My work focuses on the twin concepts of palimpsest and erasure, using newspapers and other publications. My technique begins with a process of reduction and redaction, excising most, but not all text and images so that only the basic scaffolding of a newspaper leaves a trace. For some of the pieces I have developed the process further by taking this fragile structure and distorting it, before building up multiple layers and reconfiguring them. Just as the original newspaper or magazine was read, and variously interpreted by its readers, so this transformed ‘text’ is presented to be read and reinterpreted.
‘Collective amnesia’ was originally a term that indicated how quickly we as a nation or group of nations forget our transgressions. In other words, we never learn from history. Also termed ‘social amnesia’, it might be explained by our tendency nowadays to suffer from information overload, or ‘hyperconnectivity’
Erasure is ubiquitous and timeless. Utopia is in perpetual conflict with dystopia. Every civilisation, however enduring it may have been, is ultimately destined to fall and be replaced. In this process, however, not all of what went before is erased. A trace will always remain. Decay can either be accelerated or retarded, but never completely halted. Tiananmen Square, which epitomises the public space, provides a tabula rasa in which historical events are played out. Regardless of what dynasty is in power, what political party is in power, or what cultural system or religion holds sway, the canvas upon which change happens remains constant; without foundations, there can be no superstructure. Although my work encompasses the act of stripping away, excising and eradicating, it has morphed into a process of re-forming existing structures. Out of this metamorphosis has emerged something derivative yet truly original.
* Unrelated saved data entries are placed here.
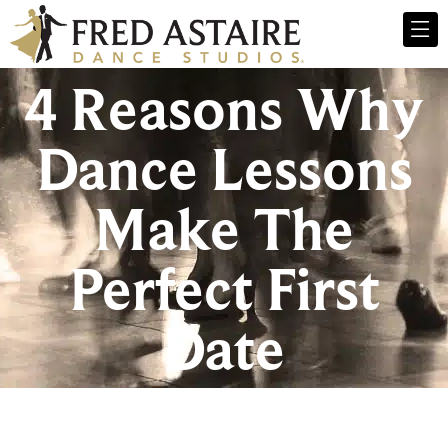
4 Reasons Why
Dance Lessons
Make The
Perfect First
Date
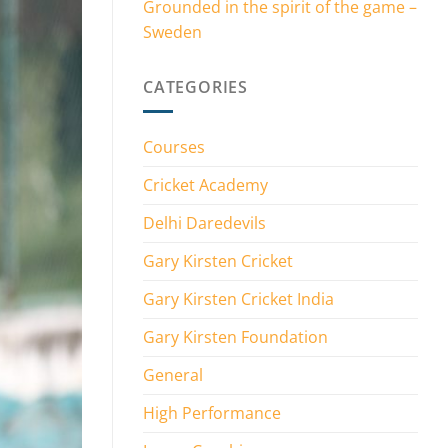
Grounded in the spirit of the game –
Sweden
CATEGORIES
Courses
Cricket Academy
Delhi Daredevils
Gary Kirsten Cricket
Gary Kirsten Cricket India
Gary Kirsten Foundation
General
High Performance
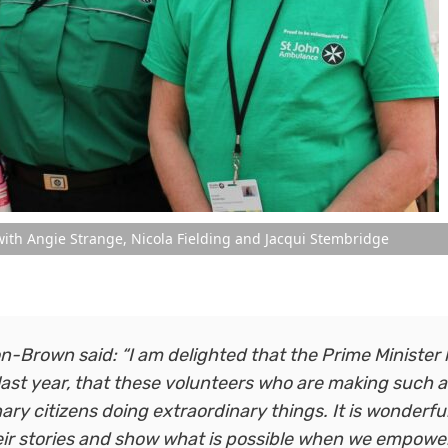
ith Angie Strange, Nicola Fielding and Jacqui Stembridge
Brown said: “I am delighted that the Prime Minister
 last year, that these volunteers who are making such a
ry citizens doing extraordinary things. It is wonderfu
heir stories and show what is possible when we empowe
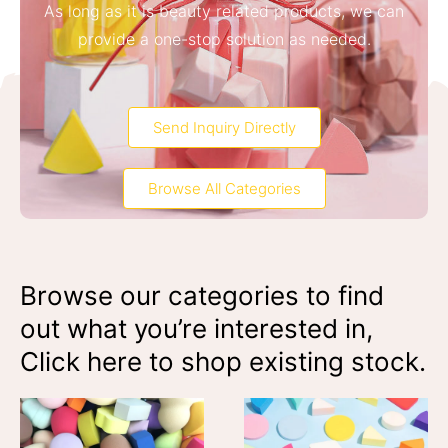
As long as it is beauty related products, we can
provide a one-stop solution as needed.
Send Inquiry Directly
Browse All Categories
Browse our categories to find
out what you’re interested in,
Click here to shop existing stock.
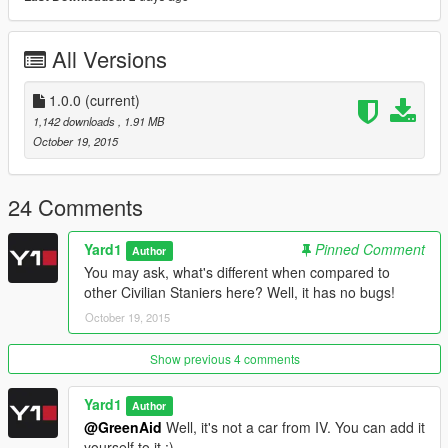
All Versions
1.0.0
(current)
1,142 downloads
, 1.91 MB
October 19, 2015
24 Comments
Yard1
Pinned Comment
Author
You may ask, what's different when compared to
other Civilian Staniers here? Well, it has no bugs!
October 19, 2015
Show previous 4 comments
Yard1
Author
@GreenAid
Well, it's not a car from IV. You can add it
yourself to it :)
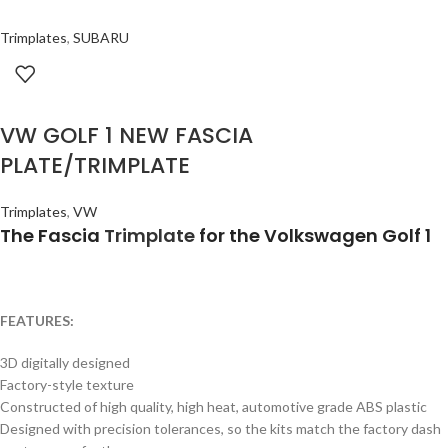
Trimplates
,
SUBARU
VW GOLF 1 NEW FASCIA
PLATE/TRIMPLATE
Trimplates
,
VW
The Fascia
Trimplate
for the Volkswagen Golf 1
FEATURES:
3D digitally designed
Factory-style texture
Constructed of high quality, high heat, automotive grade ABS plastic
Designed with precision tolerances, so the kits match the factory dash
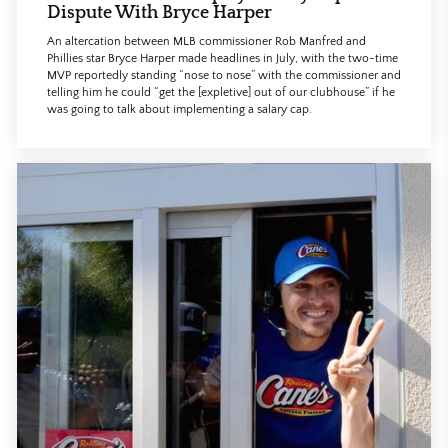
Dispute With Bryce Harper
An altercation between MLB commissioner Rob Manfred and
Phillies star Bryce Harper made headlines in July, with the two-time
MVP reportedly standing “nose to nose” with the commissioner and
telling him he could “get the [expletive] out of our clubhouse” if he
was going to talk about implementing a salary cap.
I spent my most of my adult life living in Thurso, Caithness, where I taught at the local F.E. college. In 2010 I left to study fine art at Gray’s School of Art in Aberdeen as a mature student and graduated with a BA (Hons.) painting in 2014. After graduating I moved to Edinburgh where I was invited to show at the RSW’s annual show as an invited student. At their 2015 annual show I was awarded the RSW Watermark award. I have exhibited in a number of group shows and I had my first solo show in Edinburgh in 2016.